The UK and more specifically the Bank of England sits somewhere in the middle between these two approaches; neither as hawkish as the Indian and Australian Governments on the one hand, nor as liberal as their US counterparts on the other. We are beginning to see a distinct gap in the responses of the UK and US authorities in particular; this is of course notwithstanding the mind-boggling sums of money the Bank of England has already injected into the UK economy.
This is especially clear if we consider for a moment that the UK has already embarked upon aggressive fiscal retrenchment, whereas in comparison the US authorities have sought to delay fiscal tightening while the global recovery is still weak. This divergence in policy is considerable, with the UK flying the flag of fiscal conservatives, and the US employing the more Keynesian approach of invest in order to recover.
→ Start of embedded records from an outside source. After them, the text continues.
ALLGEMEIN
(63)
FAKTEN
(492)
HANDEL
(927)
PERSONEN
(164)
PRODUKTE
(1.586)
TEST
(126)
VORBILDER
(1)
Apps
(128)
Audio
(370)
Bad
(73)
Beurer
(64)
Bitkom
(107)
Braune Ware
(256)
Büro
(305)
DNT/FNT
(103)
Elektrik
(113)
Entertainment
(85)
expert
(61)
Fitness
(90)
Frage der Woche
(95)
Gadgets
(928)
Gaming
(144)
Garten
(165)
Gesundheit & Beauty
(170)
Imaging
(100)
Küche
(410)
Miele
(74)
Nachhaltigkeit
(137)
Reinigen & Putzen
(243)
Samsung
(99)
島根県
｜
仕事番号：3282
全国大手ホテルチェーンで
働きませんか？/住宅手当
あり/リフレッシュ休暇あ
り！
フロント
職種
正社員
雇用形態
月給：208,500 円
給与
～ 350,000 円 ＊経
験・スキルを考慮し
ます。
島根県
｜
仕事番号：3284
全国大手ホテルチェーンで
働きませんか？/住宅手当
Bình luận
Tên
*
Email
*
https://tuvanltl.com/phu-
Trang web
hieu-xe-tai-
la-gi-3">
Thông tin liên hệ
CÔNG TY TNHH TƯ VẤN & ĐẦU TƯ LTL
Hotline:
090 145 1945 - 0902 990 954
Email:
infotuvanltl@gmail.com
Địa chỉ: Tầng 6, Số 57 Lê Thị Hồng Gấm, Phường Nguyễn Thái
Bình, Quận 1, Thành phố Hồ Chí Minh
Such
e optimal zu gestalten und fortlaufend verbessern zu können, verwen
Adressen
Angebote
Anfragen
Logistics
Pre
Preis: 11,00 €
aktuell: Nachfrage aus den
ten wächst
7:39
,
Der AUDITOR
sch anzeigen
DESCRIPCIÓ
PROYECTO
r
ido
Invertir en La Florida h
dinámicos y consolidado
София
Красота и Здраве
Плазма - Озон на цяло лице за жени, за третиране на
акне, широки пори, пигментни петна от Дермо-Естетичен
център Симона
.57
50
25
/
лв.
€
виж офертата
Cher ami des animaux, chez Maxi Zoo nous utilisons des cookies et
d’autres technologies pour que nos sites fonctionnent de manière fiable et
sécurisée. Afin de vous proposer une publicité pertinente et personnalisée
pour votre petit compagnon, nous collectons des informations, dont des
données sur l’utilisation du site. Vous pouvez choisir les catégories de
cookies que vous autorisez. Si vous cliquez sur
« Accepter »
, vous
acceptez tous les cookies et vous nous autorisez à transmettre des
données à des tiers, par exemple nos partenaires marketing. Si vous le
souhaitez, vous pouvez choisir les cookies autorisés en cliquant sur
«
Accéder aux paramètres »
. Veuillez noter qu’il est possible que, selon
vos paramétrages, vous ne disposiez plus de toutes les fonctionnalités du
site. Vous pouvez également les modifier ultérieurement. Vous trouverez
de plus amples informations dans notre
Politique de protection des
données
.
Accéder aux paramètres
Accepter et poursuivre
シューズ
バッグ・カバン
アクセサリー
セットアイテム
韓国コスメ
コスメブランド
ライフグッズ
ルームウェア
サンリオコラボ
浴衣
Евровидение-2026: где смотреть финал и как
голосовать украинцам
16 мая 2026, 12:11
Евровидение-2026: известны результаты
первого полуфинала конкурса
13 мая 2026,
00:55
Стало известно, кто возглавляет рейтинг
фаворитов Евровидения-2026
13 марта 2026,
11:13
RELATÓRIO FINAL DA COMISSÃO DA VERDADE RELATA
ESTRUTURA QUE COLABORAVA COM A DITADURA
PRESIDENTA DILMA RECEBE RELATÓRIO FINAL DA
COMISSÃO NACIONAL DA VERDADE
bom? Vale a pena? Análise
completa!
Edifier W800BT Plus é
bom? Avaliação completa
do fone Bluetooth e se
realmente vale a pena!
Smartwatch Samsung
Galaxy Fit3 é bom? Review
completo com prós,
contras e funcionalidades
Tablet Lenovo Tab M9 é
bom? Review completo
A more hawkish approach to monetary policy would at present be damaging for North East businesses therefore today’s announcement is welcome. A rise in the cost of debt maintenance at the present time is not what businesses or households for that matter need. The Bank of England appears not to be ruling out future QE which is wise; we must hope of course that this is not needed.
Who is right is quite literally the billion pound/dollar question. No doubt it will take a little time before historians begin to commentate on whom indeed was right. In the meantime businesses in the North East and the UK can only hope that it was the UK Government and the Bank of England, rather than the US Government and the Federal Reserve that made the right call: we shall see.